Why Data Scientists Are Never Happy

How I find projects that are right for me

Johannes Petrat
Towards Data Science

--

In pursuit of the sexiest job of the 21st century, data scientists often start jobs with unrealistic expectations or end up on projects that are misaligned with their career aspirations. I have certainly fallen into the same trap a few times. Maybe you have experienced something similar, too.

Towards the beginning of my career I often got frustrated with projects because I wanted to do it all — deep scientific research on the one side and customer-focussed work on the other. Having worked in a range of different companies I realised that DS projects can have very different characteristics based on the company and type of problem they’re addressing.

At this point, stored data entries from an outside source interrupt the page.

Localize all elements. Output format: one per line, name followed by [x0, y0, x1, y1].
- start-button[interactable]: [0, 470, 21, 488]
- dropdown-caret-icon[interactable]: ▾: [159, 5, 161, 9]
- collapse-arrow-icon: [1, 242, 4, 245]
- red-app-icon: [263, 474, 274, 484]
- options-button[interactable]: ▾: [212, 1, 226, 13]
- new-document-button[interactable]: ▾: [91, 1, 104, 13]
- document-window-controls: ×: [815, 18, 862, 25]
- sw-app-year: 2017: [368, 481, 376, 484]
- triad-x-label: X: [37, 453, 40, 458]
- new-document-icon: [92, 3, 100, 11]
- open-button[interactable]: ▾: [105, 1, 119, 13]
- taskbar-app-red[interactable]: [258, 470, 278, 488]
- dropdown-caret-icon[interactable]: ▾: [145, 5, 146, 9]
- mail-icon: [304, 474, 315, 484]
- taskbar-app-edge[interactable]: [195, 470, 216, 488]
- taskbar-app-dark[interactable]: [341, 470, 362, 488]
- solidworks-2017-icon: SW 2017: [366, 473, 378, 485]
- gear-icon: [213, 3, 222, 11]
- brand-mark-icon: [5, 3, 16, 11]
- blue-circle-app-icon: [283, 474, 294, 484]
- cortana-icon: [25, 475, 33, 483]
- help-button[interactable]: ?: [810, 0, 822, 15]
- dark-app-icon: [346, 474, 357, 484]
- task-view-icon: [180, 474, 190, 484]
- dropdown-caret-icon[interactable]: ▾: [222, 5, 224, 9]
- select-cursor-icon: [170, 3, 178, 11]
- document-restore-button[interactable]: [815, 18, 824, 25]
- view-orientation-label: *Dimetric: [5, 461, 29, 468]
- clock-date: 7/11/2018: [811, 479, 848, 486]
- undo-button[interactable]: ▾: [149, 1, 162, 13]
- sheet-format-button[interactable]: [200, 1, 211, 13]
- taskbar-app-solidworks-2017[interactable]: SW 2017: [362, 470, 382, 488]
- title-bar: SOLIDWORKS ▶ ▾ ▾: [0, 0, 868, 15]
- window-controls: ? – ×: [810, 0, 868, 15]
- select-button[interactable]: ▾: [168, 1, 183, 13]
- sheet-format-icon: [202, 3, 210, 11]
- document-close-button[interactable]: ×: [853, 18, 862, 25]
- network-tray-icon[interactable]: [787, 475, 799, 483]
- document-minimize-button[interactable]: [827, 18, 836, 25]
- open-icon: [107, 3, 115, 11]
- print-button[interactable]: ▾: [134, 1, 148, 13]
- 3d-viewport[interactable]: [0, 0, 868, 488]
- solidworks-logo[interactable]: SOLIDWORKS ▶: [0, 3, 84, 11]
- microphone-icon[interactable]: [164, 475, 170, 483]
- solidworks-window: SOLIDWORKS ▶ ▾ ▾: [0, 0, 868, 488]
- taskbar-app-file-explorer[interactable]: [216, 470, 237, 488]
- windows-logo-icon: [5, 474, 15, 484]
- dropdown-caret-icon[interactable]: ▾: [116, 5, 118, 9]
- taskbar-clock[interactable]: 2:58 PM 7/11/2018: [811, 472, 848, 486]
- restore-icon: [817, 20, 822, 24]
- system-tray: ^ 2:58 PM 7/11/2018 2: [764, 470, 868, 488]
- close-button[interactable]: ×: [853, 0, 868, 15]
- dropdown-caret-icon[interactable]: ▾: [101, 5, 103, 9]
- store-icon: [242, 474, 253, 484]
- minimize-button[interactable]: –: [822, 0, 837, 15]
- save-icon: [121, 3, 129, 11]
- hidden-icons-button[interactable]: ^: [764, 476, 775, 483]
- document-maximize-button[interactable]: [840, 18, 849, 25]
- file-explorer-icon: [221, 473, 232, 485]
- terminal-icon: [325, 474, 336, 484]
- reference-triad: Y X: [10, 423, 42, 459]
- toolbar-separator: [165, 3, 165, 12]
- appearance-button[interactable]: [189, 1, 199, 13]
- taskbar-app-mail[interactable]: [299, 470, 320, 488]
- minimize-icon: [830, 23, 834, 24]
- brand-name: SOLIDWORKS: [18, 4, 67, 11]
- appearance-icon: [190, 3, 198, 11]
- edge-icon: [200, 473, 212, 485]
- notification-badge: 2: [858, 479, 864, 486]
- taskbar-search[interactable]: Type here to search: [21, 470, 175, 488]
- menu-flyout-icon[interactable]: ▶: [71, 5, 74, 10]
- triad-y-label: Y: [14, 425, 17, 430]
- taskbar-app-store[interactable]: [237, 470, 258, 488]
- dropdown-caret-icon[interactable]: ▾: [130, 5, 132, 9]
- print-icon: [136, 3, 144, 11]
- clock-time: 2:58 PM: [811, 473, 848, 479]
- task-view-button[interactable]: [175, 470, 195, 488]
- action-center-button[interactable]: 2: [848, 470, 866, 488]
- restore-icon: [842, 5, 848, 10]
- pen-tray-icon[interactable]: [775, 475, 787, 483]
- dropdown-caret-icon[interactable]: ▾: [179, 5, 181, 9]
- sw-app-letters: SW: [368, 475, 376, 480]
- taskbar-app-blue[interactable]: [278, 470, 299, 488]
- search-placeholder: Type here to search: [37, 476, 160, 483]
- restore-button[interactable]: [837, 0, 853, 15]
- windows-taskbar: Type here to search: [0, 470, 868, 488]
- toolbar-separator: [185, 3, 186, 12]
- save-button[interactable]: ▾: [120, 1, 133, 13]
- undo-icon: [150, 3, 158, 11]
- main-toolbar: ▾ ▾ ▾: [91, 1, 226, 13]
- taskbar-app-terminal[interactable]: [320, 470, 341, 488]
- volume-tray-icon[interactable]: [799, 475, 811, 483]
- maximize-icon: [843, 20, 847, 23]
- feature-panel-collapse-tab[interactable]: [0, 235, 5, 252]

During this time I eventually concluded that I can categorise and assess the type of DS projects using three categories which I call the “three Cs”:

  • Scientific challenge: there is a need for cutting-edge machine learning (ML) techniques
  • Creative problem-solving: there is a big open-ended problem with no obvious solution
  • Customer impact: there is a clear use case and production infrastructure. Delivering an analysis or model directly translates into value for customers
Where do your past projects fit in? (Image by Author)

In reality, you only get to choose two Cs for a data science project!

Let’s take a closer look at what the three Cs actually mean.

Scientific challenge

This project characteristic is useful if you want to specialise in a technique or application (for example, NLP or computer vision). I always find these projects rewarding because they push my theoretical understanding of ML and it’s easy for me to track my learning progress.

The typical activities you would find on a project like this are:

  • Reviewing academic literature to identify the state of the art approach
  • Implementing a model from a paper and adapting it to your problem
  • Experimenting with new software libraries and open-source implementations of models

Creative problem-solving

You often find this characteristic in consulting-style projects that require quick and creative ways of solving a real-world problem using ML. Key challenges are accustoming oneself to a new environment and getting a ready-to-go ML solution out the door within fixed time and budget. These projects can be exciting because they often allow for rapid iteration on the solution.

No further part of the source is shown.